-- EXERCISE INSTRUCTIONS --
For the entries below, state how many lines include the string "نیاز", and write nothing besides that number.

_ _ _ _

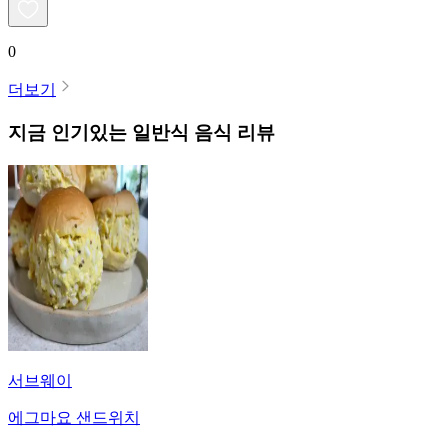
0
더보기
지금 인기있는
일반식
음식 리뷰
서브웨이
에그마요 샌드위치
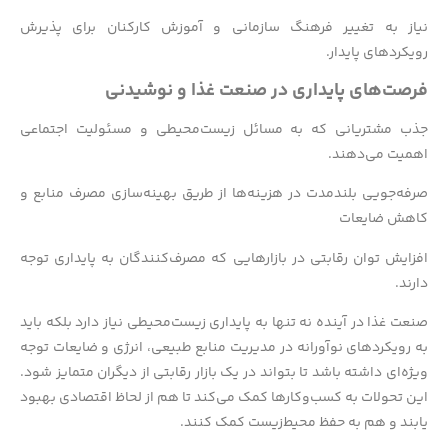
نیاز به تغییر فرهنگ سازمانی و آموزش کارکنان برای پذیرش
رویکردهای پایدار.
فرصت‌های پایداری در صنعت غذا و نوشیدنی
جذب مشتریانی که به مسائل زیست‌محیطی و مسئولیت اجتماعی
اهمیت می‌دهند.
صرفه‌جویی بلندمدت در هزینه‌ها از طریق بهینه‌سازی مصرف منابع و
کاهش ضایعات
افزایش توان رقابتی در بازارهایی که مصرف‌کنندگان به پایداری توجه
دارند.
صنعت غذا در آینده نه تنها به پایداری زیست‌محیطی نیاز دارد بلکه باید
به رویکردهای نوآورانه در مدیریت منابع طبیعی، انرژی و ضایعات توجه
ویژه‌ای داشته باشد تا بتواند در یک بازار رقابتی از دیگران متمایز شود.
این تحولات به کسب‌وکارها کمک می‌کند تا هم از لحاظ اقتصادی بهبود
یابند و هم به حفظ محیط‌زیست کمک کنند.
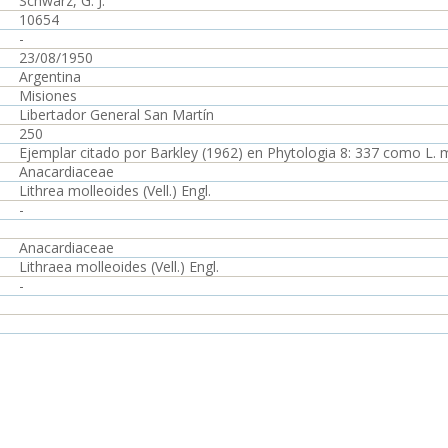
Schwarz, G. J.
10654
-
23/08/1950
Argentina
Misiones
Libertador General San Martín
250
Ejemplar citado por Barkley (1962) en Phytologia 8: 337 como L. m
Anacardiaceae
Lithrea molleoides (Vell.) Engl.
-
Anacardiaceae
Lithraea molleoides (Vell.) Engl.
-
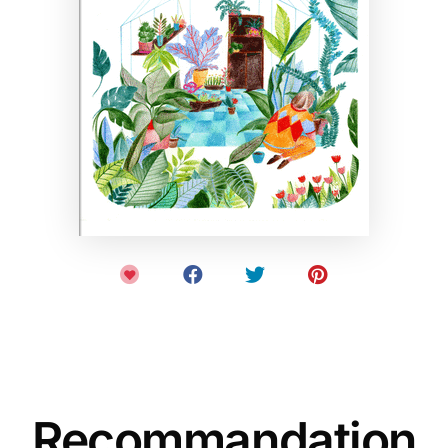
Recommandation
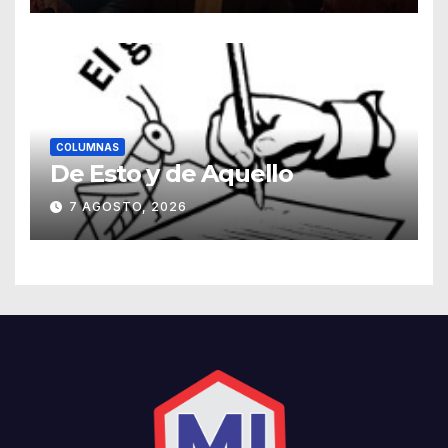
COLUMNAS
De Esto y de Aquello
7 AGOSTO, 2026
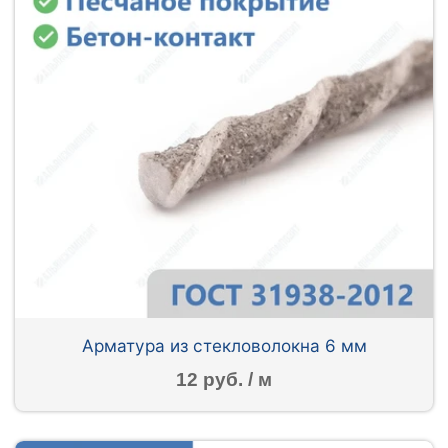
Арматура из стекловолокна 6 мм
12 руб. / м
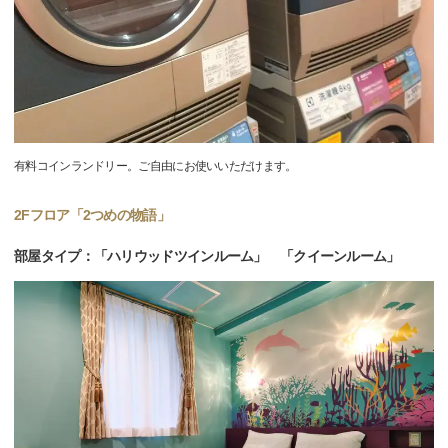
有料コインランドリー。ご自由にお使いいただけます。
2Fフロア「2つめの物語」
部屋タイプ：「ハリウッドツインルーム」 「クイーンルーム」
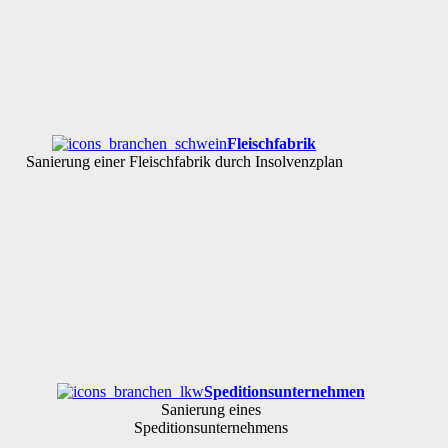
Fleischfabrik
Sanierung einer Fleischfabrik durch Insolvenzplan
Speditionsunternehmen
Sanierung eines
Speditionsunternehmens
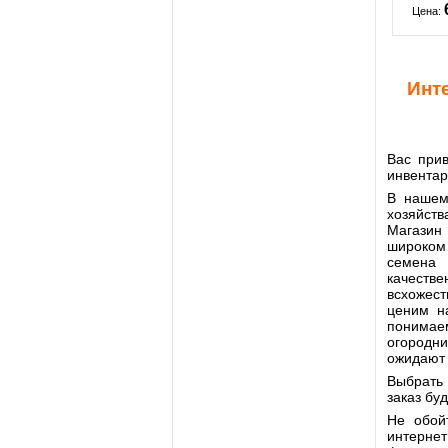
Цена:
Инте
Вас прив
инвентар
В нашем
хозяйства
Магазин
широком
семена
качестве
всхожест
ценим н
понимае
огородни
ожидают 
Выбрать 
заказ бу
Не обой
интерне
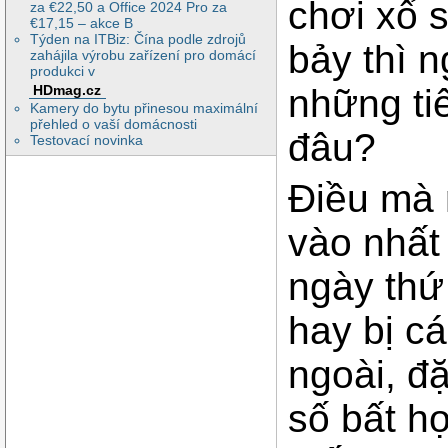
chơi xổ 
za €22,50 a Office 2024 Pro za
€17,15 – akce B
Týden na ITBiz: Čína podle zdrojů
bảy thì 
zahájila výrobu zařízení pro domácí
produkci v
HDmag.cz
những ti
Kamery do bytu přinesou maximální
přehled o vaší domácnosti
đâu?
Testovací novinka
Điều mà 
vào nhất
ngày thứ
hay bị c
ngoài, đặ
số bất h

_ _ _ _

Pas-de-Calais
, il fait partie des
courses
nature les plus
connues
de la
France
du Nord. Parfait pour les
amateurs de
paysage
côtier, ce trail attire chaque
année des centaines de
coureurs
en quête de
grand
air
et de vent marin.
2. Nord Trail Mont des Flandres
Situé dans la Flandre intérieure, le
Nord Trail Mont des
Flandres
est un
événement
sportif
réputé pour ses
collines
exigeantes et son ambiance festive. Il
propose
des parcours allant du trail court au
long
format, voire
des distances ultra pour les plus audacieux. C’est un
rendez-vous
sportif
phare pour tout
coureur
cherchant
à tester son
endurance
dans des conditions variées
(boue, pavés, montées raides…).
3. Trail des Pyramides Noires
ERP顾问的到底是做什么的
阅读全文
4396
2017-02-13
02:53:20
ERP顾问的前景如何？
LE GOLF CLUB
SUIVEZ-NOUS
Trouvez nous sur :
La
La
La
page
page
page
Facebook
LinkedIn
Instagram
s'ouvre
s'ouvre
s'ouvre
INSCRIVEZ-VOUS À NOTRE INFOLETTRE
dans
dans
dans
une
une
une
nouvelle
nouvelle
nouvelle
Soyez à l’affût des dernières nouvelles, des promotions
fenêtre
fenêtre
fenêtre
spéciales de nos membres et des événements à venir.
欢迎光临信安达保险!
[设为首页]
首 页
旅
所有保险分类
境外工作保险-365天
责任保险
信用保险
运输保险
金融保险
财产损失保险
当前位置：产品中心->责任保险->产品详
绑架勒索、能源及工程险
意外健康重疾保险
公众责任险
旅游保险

_ _ _ _

-- RESPONSE BOX --
2